Cognitive status was assessed with the Mini-Mental State Examination (MMSE) at admission. Patients with an MMSE score <24 were considered to be cognitively impaired [33, 34]. The visual acuity test was used to determine the smallest letter a patient could read on a standardized card held 30 cm away. If the patients generally used reading glasses or regular glasses they wore them for the test. Visual impairment was defined as a visual acuity of less than 6/20 based on the World Health Organization’s classification [35, 36].

Functional independence was measured using the New Mobility Score to determine the patients’ indoor and outdoor mobility. The patients were scored from 0 (no walking ability at all) to 9 (fully independent). Because we were interested in identifying patients who were functionally dependent, we dictomized the New Mobility Score according to Parker et al. [37] and a score <5 was indicative of functional dependence.

Handgrip strength was measured using a handheld dynamometer and measured in the dominant hand three times. The maximum of the three handgrip strength trials was used. A handgrip strength <30 kg for men and <20 kg for women was considered indicative of a high risk of sarcopenia [38].

Health-related quality of life was measured using the Euroqol-5d (EQ-5d). The EQ-5d is based on five items (mobility, self-care, usual activities, pain or discomfort, and anxiety or depression), each with three response levels (no problem, some problems, extreme/severe problems) [39]. Comorbidity was defined as two or more diseases in one patient. The Charlson Comorbidity Index is a method for classifying morbidity, which is associated with a higher risk of death caused by comorbid disease [40]. The Charlson Comorbidity Index consists of 17 indicators, each representing a disease group. To reach a sufficient number of patients in each category, all Charlson Comorbidity Index scores >2 were categorized as being equal to 2.

Medication

At the follow-up visit, patients were asked to show their medication containers for review. Medications prescribed on a regular basis, pro re nata drugs, and over-the-counter drugs, except natural medicines, food supplements, and vitamins, were registered.

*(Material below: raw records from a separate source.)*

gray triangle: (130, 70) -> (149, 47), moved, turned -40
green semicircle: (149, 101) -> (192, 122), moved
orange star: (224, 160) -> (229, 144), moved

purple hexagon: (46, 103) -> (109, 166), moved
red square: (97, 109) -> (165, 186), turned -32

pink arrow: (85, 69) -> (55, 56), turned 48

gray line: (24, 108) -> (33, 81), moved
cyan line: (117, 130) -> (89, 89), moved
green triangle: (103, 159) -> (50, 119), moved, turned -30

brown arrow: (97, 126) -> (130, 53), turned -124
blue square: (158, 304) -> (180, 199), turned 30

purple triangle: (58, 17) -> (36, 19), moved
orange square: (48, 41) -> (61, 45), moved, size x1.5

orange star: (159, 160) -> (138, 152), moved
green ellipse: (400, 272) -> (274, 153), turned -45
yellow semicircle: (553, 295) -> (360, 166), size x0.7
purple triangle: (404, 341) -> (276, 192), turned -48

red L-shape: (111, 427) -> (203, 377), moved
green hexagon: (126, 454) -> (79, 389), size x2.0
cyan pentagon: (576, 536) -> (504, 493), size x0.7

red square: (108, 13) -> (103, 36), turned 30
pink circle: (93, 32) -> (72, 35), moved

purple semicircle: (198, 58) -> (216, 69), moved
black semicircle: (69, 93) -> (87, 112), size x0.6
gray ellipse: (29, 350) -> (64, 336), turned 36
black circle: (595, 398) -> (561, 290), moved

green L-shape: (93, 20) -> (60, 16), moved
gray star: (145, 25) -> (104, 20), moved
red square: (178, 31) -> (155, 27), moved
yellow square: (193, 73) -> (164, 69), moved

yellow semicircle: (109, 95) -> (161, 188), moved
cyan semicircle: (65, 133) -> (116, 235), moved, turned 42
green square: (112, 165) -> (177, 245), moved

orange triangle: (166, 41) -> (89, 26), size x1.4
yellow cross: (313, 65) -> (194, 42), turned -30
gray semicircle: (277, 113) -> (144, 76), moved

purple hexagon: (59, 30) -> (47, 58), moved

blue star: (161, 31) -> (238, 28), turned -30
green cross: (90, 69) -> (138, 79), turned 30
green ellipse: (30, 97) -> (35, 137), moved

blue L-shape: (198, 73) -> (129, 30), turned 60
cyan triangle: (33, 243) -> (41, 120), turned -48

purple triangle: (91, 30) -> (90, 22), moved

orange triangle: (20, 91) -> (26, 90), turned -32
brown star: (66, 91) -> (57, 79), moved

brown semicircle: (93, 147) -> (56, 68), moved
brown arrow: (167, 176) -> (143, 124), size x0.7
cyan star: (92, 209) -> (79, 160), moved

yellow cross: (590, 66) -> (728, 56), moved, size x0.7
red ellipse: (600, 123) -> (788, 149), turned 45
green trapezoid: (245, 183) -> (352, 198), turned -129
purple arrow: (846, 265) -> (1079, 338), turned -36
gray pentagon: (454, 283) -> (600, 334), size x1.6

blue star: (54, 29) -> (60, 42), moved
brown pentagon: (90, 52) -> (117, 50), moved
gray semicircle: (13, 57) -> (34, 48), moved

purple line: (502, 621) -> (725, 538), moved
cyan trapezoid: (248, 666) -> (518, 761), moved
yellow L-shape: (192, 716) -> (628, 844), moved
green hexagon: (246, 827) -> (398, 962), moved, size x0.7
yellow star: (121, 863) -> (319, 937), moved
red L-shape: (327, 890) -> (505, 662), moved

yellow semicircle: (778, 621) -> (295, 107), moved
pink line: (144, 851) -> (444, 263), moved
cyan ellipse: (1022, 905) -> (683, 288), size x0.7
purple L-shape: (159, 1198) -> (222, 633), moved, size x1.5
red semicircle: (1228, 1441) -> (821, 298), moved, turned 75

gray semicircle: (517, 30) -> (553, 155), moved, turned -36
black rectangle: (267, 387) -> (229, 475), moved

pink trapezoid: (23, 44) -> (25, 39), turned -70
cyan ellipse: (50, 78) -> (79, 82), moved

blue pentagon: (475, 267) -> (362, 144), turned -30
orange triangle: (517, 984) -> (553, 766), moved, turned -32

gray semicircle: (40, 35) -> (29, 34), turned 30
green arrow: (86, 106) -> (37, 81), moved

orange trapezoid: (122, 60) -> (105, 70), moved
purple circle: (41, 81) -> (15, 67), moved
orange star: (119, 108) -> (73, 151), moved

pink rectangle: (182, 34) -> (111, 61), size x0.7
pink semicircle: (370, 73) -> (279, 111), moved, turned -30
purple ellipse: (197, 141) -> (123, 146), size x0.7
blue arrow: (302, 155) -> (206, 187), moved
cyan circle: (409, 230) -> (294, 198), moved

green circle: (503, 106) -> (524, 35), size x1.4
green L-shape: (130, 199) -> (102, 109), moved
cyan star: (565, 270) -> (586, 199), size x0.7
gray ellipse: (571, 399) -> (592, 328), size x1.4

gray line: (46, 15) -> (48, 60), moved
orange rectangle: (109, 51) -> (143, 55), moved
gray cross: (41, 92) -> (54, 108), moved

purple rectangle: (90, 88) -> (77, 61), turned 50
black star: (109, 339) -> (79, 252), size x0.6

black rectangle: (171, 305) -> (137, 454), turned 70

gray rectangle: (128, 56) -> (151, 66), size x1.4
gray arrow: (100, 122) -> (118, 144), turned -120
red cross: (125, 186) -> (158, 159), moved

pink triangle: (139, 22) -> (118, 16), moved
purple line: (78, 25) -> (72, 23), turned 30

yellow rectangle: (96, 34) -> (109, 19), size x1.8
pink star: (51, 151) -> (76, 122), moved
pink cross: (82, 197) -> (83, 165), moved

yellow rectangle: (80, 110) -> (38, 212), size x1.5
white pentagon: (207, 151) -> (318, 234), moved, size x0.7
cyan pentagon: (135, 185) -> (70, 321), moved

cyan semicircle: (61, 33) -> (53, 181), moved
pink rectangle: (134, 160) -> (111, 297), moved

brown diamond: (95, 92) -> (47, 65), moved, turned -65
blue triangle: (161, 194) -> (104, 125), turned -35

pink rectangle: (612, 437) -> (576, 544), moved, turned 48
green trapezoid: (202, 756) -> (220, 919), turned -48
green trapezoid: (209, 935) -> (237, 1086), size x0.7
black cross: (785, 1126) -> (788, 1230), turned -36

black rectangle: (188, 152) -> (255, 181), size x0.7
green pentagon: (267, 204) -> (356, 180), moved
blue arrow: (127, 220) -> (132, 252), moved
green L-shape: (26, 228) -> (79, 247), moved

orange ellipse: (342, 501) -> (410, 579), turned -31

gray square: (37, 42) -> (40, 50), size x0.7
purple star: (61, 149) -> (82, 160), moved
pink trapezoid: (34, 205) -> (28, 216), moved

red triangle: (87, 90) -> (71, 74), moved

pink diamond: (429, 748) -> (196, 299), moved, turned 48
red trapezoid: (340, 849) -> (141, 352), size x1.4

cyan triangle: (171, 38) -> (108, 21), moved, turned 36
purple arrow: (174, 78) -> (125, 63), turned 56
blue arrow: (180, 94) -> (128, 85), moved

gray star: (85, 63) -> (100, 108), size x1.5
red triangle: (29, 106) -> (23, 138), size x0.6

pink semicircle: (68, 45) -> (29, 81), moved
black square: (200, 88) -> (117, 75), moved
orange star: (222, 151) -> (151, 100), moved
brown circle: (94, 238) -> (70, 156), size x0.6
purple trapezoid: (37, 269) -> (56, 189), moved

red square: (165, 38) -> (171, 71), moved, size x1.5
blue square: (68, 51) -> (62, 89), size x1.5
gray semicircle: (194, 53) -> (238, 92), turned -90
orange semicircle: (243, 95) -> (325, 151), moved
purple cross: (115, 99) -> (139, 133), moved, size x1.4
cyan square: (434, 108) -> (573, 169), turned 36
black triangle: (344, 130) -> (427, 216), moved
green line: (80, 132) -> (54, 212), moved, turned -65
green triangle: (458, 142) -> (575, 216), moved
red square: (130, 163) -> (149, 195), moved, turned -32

Each patient’s general practitioner (GP) was contacted in writing at the time of follow-up and asked to provide a list of currently prescribed medications for the patient. All redeemed prescriptions were recorded in the Personal Electronic Medication Profile, which was used together with the GP’s medication list and the follow-up visit to determine as comprehensive a medication status as possible [41, 42]. All information was included, even medications that were only reported or found in one information source. The anatomical therapeutic chemical classification system (ATC) was used to identify medications [43]. The ATC codes are divided into five levels, but only levels 1, 2, and 3 were used when studying drug classes in this study.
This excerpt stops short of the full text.